She sat down on the bed beside him and talked to him soothingly, as if he were a tired child. She told him everything that had occurred during the day, and said she was glad he could rest. She got him a glass of water, then bathed his flushed face with a soft cloth and stroked his hands gently with her cool fingers.

For a long time he watched her as she ministered to him with unfailing gentleness. Her straight shoulders were bent a little and there were lines upon her face; but the ashen gold of her hair and the deep blue of her eyes were the same as when he first loved her—so long ago. He remembered the mad joy that possessed him when his lips first touched hers, and the crushing sorrow of their bereavement, which should have drawn them closer together, but instead had driven them apart. He knew that another man loved her and that she knew it also, yet she had been loyal.

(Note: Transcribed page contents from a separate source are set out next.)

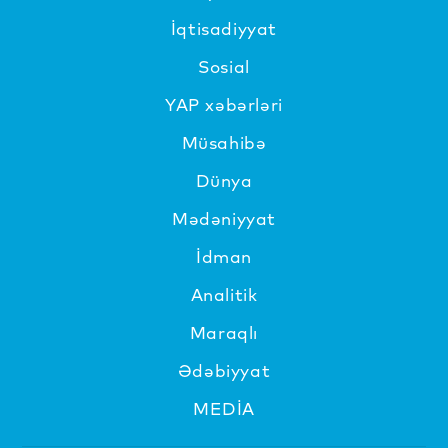
İqtisadiyyat
Sosial
YAP xəbərləri
Müsahibə
Dünya
Mədəniyyat
İdman
Analitik
Maraqlı
Ədəbiyyat
MEDİA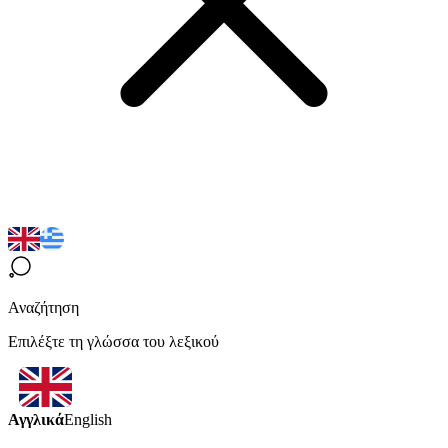
Αναζήτηση
Επιλέξτε τη γλώσσα του λεξικού
Αγγλικά
English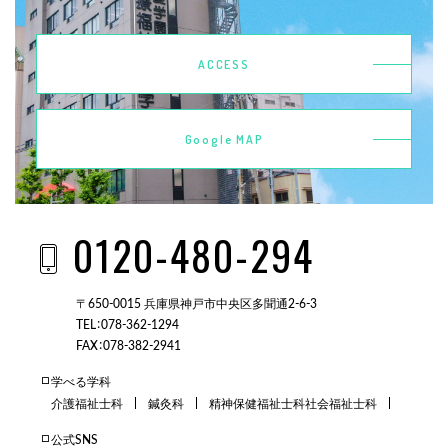
ACCESS
Google MAP
0120-480-294
〒650-0015 兵庫県神戸市中央区多聞通2-6-3
TEL：078-362-1294
FAX：078-382-2941
学べる学科
介護福祉士科
鍼灸科
精神保健福祉士科
社会福祉士科
公式SNS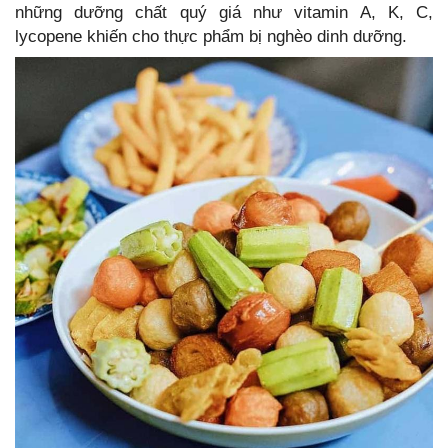
những dưỡng chất quý giá như vitamin A, K, C,
lycopene khiến cho thực phẩm bị nghèo dinh dưỡng.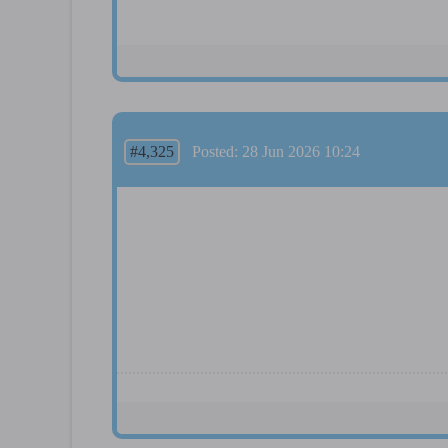
#4,325
Posted: 28 Jun 2026 10:24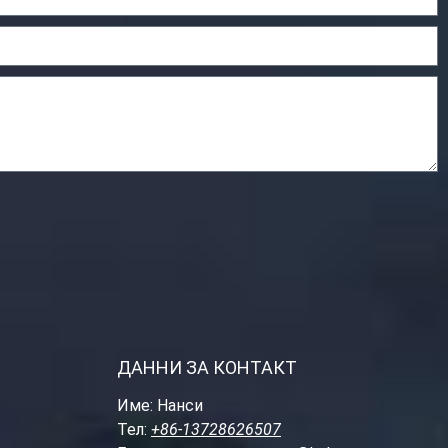
ДАННИ ЗА КОНТАКТ
Име: Нанси
Тел:
+86-13728626507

As she went out, he wondered whether another woman in her place would have been true to him. With a swift searching of self he tried to remember some tender word that he had said to her, but it was all blotted out, as if darkness had come between them. For the first time he looked at their life together from her point of view, and shuddered as he saw how she might think of him. Her silence and her patience were evident to him, as they had not been before. Many a time he had seen the blue eyes fill and the sweet mouth tremble at some careless word of his, and often, too, he had seen her shut her teeth together hard when some shaft was meant to sting.

Two days were left—no, only one—for it was night now. One day in which to atone for the countless hurts of the past four years. The dominant self melted into unwonted tenderness as she came back into the room.

"I was gone too long," she said quickly; "but I didn't mean to be."

"Katherine!" he said in a new voice.

"Yes, dear; what is it?" She sat down beside him once more and looked anxiously into his face, fearing that he was ill.

"What is it, dear?" she asked again.

"Nothing," he said huskily; "only that I love you and I want you to forgive me."

"Ralph! Ralph!" she cried, sinking into his arms, "there's nothing to forgive; but I've prayed so long that I might hear you say it!"